Good day Dr. Yeap! I attended the seminar last May 21-24 at SM Megall (see photo). Thank you for sharing your expertise and time with us. I just want to ask you about spiral progression. How do you apply it in Math? Can you give an example? Cely
Singapore mathematics curriculum emphasizes the spiral approach based on Jerome Bruner's explanation on spiral curriculum. The idea of the spiral curriculum, according to Bruner - 'A curriculum as it develops should revisit this basic ideas repeatedly, building upon them until the student has grasped the full formal apparatus that goes with them.' Most people will not miss the idea of 'repeatedly' but may miss the subtle notion of 'building upon them' and 'until the student has grasped the full formal apparatus' of the target concept. In Singapore curriculum, addition is taught four times in Grade 1 (this is a core idea and they are new to it) - addition with 10, within 20, within 40 and within 100. Students get to revisit the idea of addition repeatedly but each time building on the strategies that they already had. When they add with 10, they count all and count on, perhaps with the use of concrete objects and drawings. Later, in addition within 20, they learn to make ten before adding, effectively acquiring the notion of place value.
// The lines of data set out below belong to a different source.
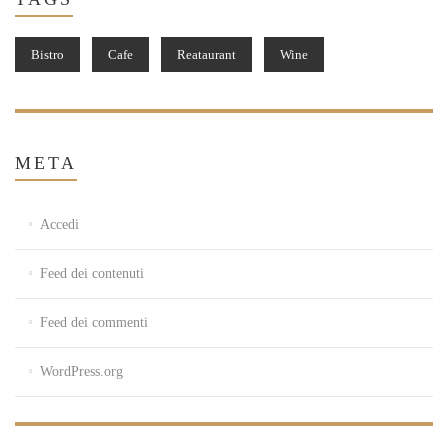
Bistro
Cafe
Reataurant
Wine
META
Accedi
Feed dei contenuti
Feed dei commenti
WordPress.org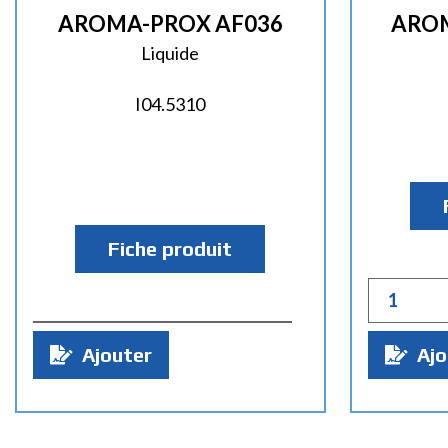
AROMA-PROX AF036
AROM
Liquide
I04.5310
Fiche produit
Q
Ajouter
Ajo
u
a
n
t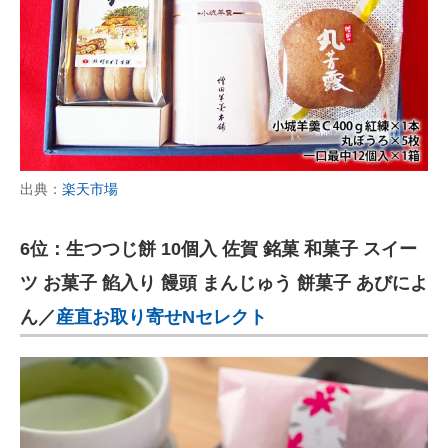
出典：
楽天市場
6位：生つつじ餅 10個入 佐賀 銘菓 和菓子 スイー
ツ お菓子 餡入り 饅頭 まんじゅう 餅菓子 あびによ
ん／
産直お取り寄せNセレクト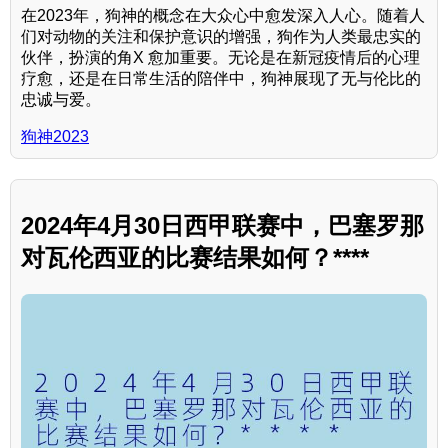
在2023年，狗神的概念在大众心中愈发深入人心。随着人
们对动物的关注和保护意识的增强，狗作为人类最忠实的
伙伴，扮演的角X 愈加重要。无论是在新冠疫情后的心理
疗愈，还是在日常生活的陪伴中，狗神展现了无与伦比的
忠诚与爱。
狗神2023
2024年4月30日西甲联赛中，巴塞罗那
对瓦伦西亚的比赛结果如何？****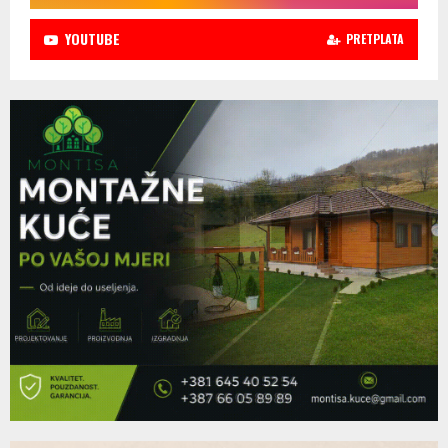
YOUTUBE
PRETPLATA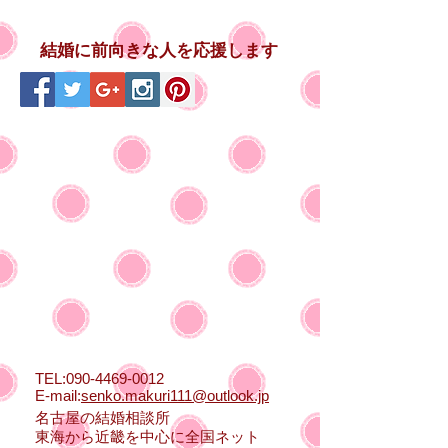
結婚に前向きな人を応援します
TEL:
090-4469-0012
E-mail:
senko.makuri111@outlook.jp
名古屋の結婚相談所
東海から近畿を中心に全国ネット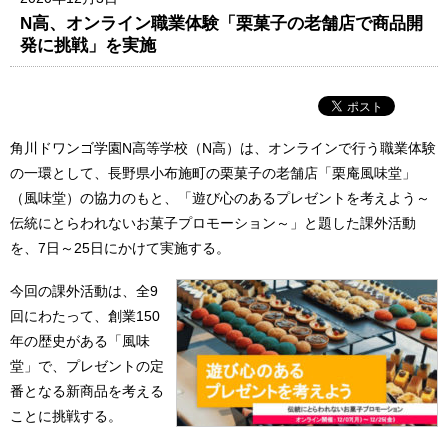
N高、オンライン職業体験「栗菓子の老舗店で商品開
発に挑戦」を実施
角川ドワンゴ学園N高等学校（N高）は、オンラインで行う職業体験
の一環として、長野県小布施町の栗菓子の老舗店「栗庵風味堂」
（風味堂）の協力のもと、「遊び心のあるプレゼントを考えよう～
伝統にとらわれないお菓子プロモーション～」と題した課外活動
を、7日～25日にかけて実施する。
今回の課外活動は、全9
回にわたって、創業150
年の歴史がある「風味
堂」で、プレゼントの定
番となる新商品を考える
ことに挑戦する。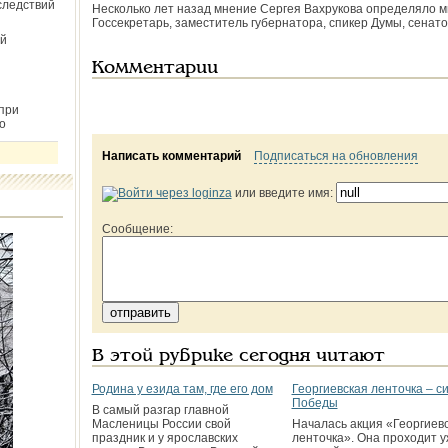
следствий
Несколько лет назад мнение Сергея Вахрукова определяло м
Госсекретарь, заместитель губернатора, спикер Думы, сенато
й
Комментарии
при
о
Написать комментарий
Подписаться на обновления
или введите имя:
Сообщение:
В этой рубрике сегодня читают
Родина у езида там, где его дом
Георгиевская ленточка – с
Победы
В самый разгар главной
Масленицы России свой
Началась акция «Георгиев
праздник и у ярославских
ленточка». Она проходит у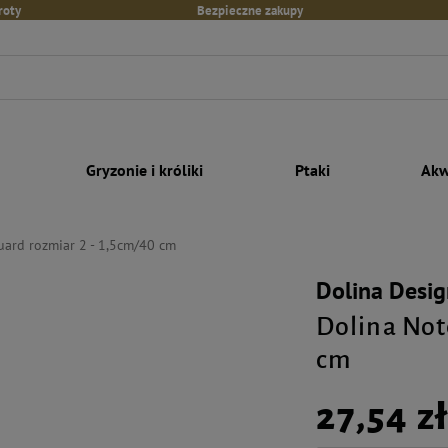
roty
Bezpieczne zakupy
Gryzonie i króliki
Ptaki
Akw
guard rozmiar 2 - 1,5cm/40 cm
Dolina Desig
Dolina Note
cm
27,54 z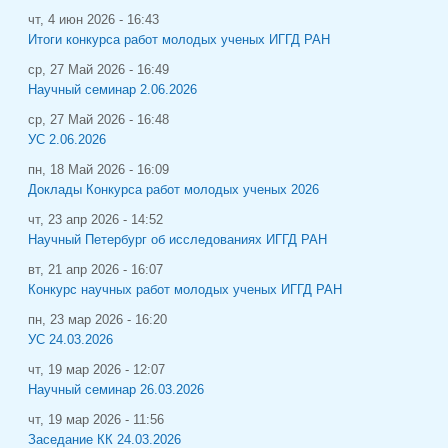
чт, 4 июн 2026 - 16:43
Итоги конкурса работ молодых ученых ИГГД РАН
ср, 27 Май 2026 - 16:49
Научный семинар 2.06.2026
ср, 27 Май 2026 - 16:48
УС 2.06.2026
пн, 18 Май 2026 - 16:09
Доклады Конкурса работ молодых ученых 2026
чт, 23 апр 2026 - 14:52
Научный Петербург об исследованиях ИГГД РАН
вт, 21 апр 2026 - 16:07
Конкурс научных работ молодых ученых ИГГД РАН
пн, 23 мар 2026 - 16:20
УС 24.03.2026
чт, 19 мар 2026 - 12:07
Научный семинар 26.03.2026
чт, 19 мар 2026 - 11:56
Заседание КК 24.03.2026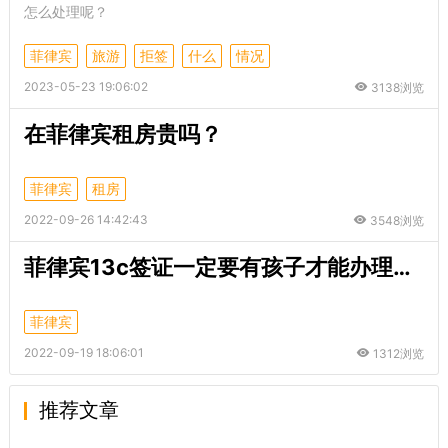
怎么处理呢？
菲律宾
旅游
拒签
什么
情况
2023-05-23 19:06:02
3138浏览
在菲律宾租房贵吗？
菲律宾
租房
2022-09-26 14:42:43
3548浏览
菲律宾13c签证一定要有孩子才能办理吗？
菲律宾
2022-09-19 18:06:01
1312浏览
推荐文章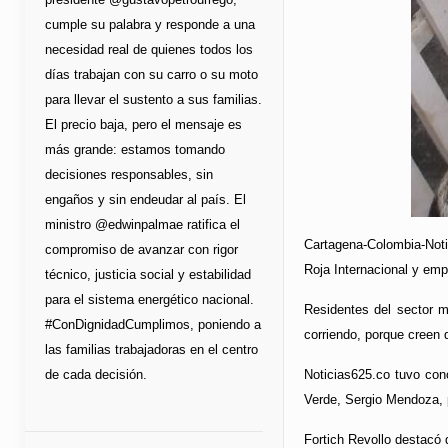
cumple su palabra y responde a una
necesidad real de quienes todos los
días trabajan con su carro o su moto
para llevar el sustento a sus familias.
El precio baja, pero el mensaje es
más grande: estamos tomando
decisiones responsables, sin
engaños y sin endeudar al país. El
ministro @edwinpalmae ratifica el
Cartagena-Colombia-Noti
compromiso de avanzar con rigor
Roja Internacional y em
técnico, justicia social y estabilidad
para el sistema energético nacional.
Residentes del sector 
#ConDignidadCumplimos, poniendo a
corriendo, porque creen 
las familias trabajadoras en el centro
de cada decisión.
Noticias625.co tuvo cono
Verde, Sergio Mendoza, pr
Fortich Revollo destacó 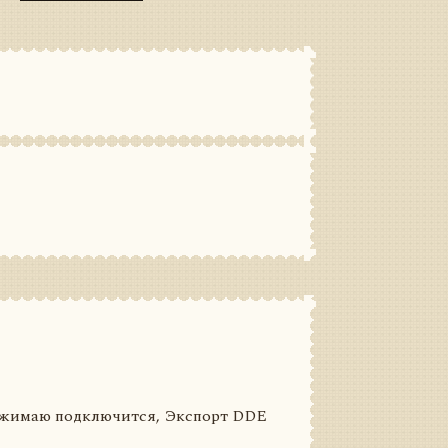
нажимаю подключится, Экспорт DDE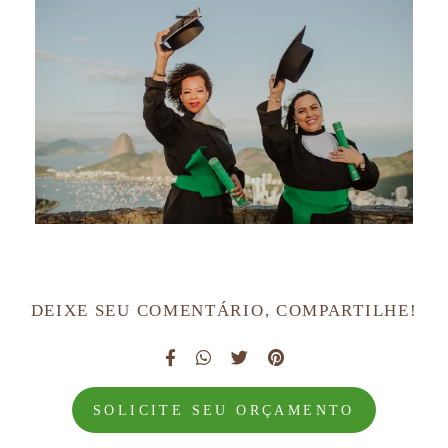
DEIXE SEU COMENTÁRIO, COMPARTILHE!
SOLICITE SEU ORÇAMENTO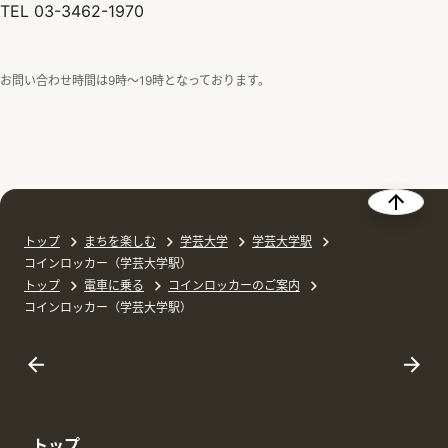
TEL 03-3462-1970
お問い合わせ時間は9時〜19時となっております。
トップ
まちを楽しむ
学芸大学
学芸大学駅
コインロッカー（学芸大学駅）
トップ
電車に乗る
コインロッカーのご案内
コインロッカー（学芸大学駅）
トップ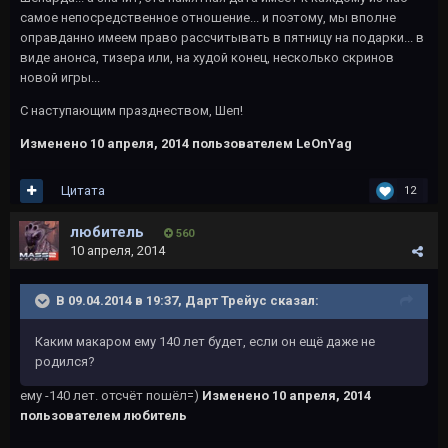
самое непосредственное отношение... и поэтому, мы вполне
оправданно имеем право рассчитывать в пятницу на подарки... в
виде анонса, тизера или, на худой конец, несколько скринов
новой игры...
С наступающим празднеством, Шеп!
Изменено
10 апреля, 2014
пользователем LeOnYag
Цитата
12
любитель
560
10 апреля, 2014
В 09.04.2014 в 19:37, Дарт Трейус сказал:
Каким макаром ему 140 лет будет, если он ещё даже не
родился?
ему -140 лет. отсчёт пошёл=)
Изменено
10 апреля, 2014
пользователем любитель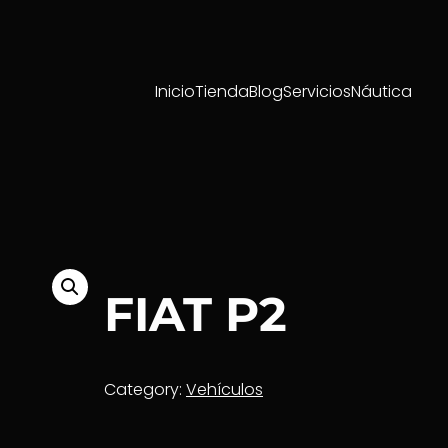
Inicio
Tienda
Blog
Servicios
Náutica
FIAT P2
Category:
Vehículos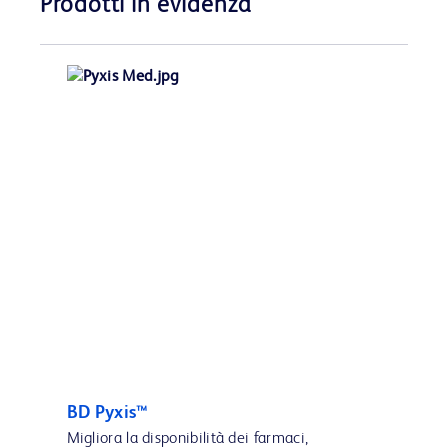
Prodotti in evidenza
BD Pyxis™
Migliora la disponibilità dei farmaci,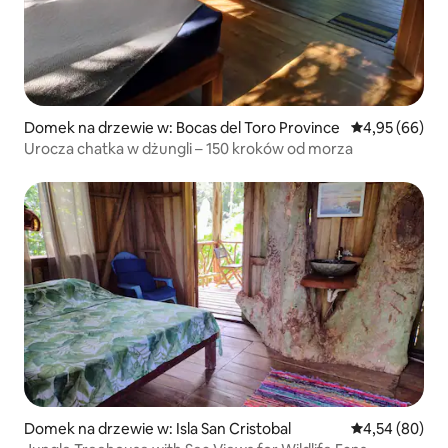
Domek na drzewie w: Bocas del Toro Province
Średnia ocena:
4,95 (66)
Urocza chatka w dżungli – 150 kroków od morza
Domek na drzewie w: Isla San Cristobal
Średnia ocena:
4,54 (80)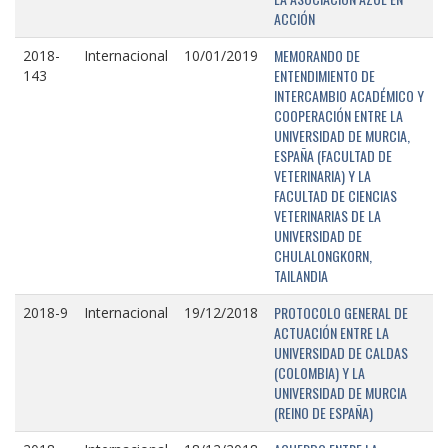
ACCIÓN
MEMORANDO DE
2018-
Internacional
10/01/2019
ENTENDIMIENTO DE
143
INTERCAMBIO ACADÉMICO Y
COOPERACIÓN ENTRE LA
UNIVERSIDAD DE MURCIA,
ESPAÑA (FACULTAD DE
VETERINARIA) Y LA
FACULTAD DE CIENCIAS
VETERINARIAS DE LA
UNIVERSIDAD DE
CHULALONGKORN,
TAILANDIA
PROTOCOLO GENERAL DE
2018-9
Internacional
19/12/2018
ACTUACIÓN ENTRE LA
UNIVERSIDAD DE CALDAS
(COLOMBIA) Y LA
UNIVERSIDAD DE MURCIA
(REINO DE ESPAÑA)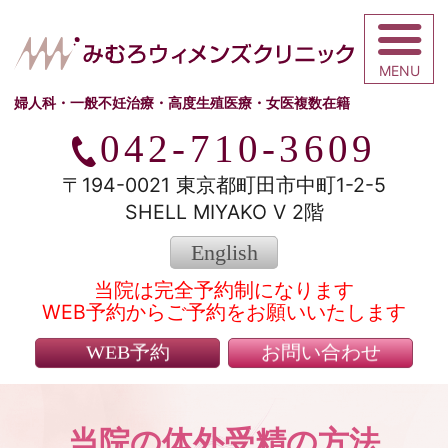
みむろウィメ
婦人科・一般不妊治療・高度生殖医療・女医複数在籍
042-710-3609
〒194-0021 東京都町田市中町1-2-5
SHELL MIYAKO V 2階
English
当院は完全予約制になります
WEB予約からご予約をお願いいたします
WEB予約
お問い合わせ
当院の体外受精の方法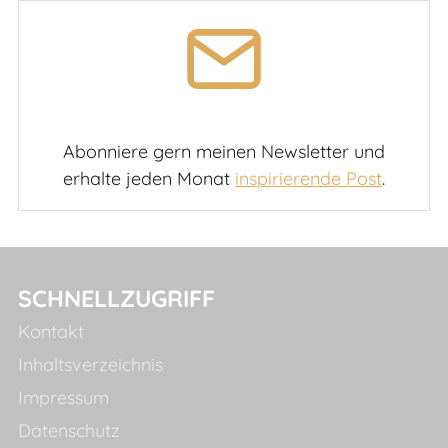
Abonniere gern meinen Newsletter und
erhalte jeden Monat
inspirierende Post
.
SCHNELLZUGRIFF
Kontakt
Inhaltsverzeichnis
Impressum
Datenschutz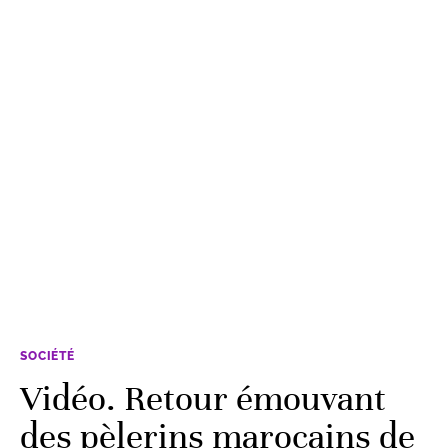
SOCIÉTÉ
Vidéo. Retour émouvant
des pèlerins marocains de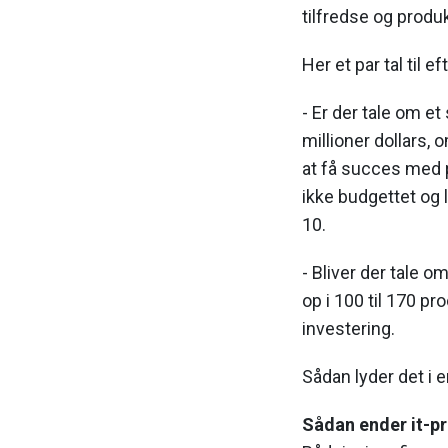
tilfredse og produk
Her et par tal til e
- Er der tale om et
millioner dollars, 
at få succes med pr
ikke budgettet og 
10.
- Bliver der tale o
op i 100 til 170 pr
investering.
Sådan lyder det i 
Sådan ender it-p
Later they progress to more formal approaches such as adding ones and adding tens in the formal algorithm. Thus, it is not mere review of materials. It involves extension. In a similar way, multiplication of whole numbers is taught in grades one through four; addition and subtraction of fractions is taught in grades two through five; area of plane figures is taught in grades three through seven; solving equations is taught in grades seven through nine. As a result, in Singapore, Algebra is taught across grade levels in high school (grades seven through twelve). Thus, we do not have the practice of teaching Algebra, Geometry etc separately. They are all under the subject of mathematics. There is geometry in all grade levels.